The task » Write the records below out again exactly as given, with no images.

----- Input data

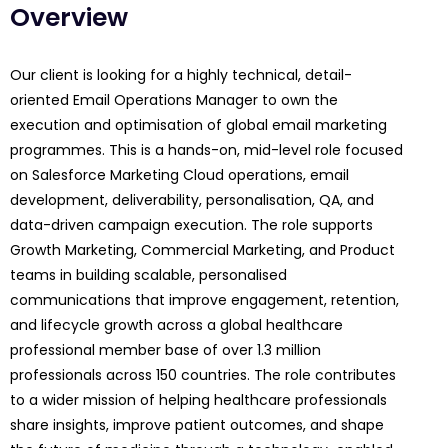
Overview
Our client is looking for a highly technical, detail-
oriented Email Operations Manager to own the
execution and optimisation of global email marketing
programmes. This is a hands-on, mid-level role focused
on Salesforce Marketing Cloud operations, email
development, deliverability, personalisation, QA, and
data-driven campaign execution. The role supports
Growth Marketing, Commercial Marketing, and Product
teams in building scalable, personalised
communications that improve engagement, retention,
and lifecycle growth across a global healthcare
professional member base of over 1.3 million
professionals across 150 countries. The role contributes
to a wider mission of helping healthcare professionals
share insights, improve patient outcomes, and shape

----------

Result below »
Overview
Our client is looking for a highly technical, detail-
oriented Email Operations Manager to own the
execution and optimisation of global email marketing
programmes. This is a hands-on, mid-level role focused
on Salesforce Marketing Cloud operations, email
development, deliverability, personalisation, QA, and
data-driven campaign execution. The role supports
Growth Marketing, Commercial Marketing, and Product
teams in building scalable, personalised
communications that improve engagement, retention,
and lifecycle growth across a global healthcare
professional member base of over 1.3 million
professionals across 150 countries. The role contributes
to a wider mission of helping healthcare professionals
share insights, improve patient outcomes, and shape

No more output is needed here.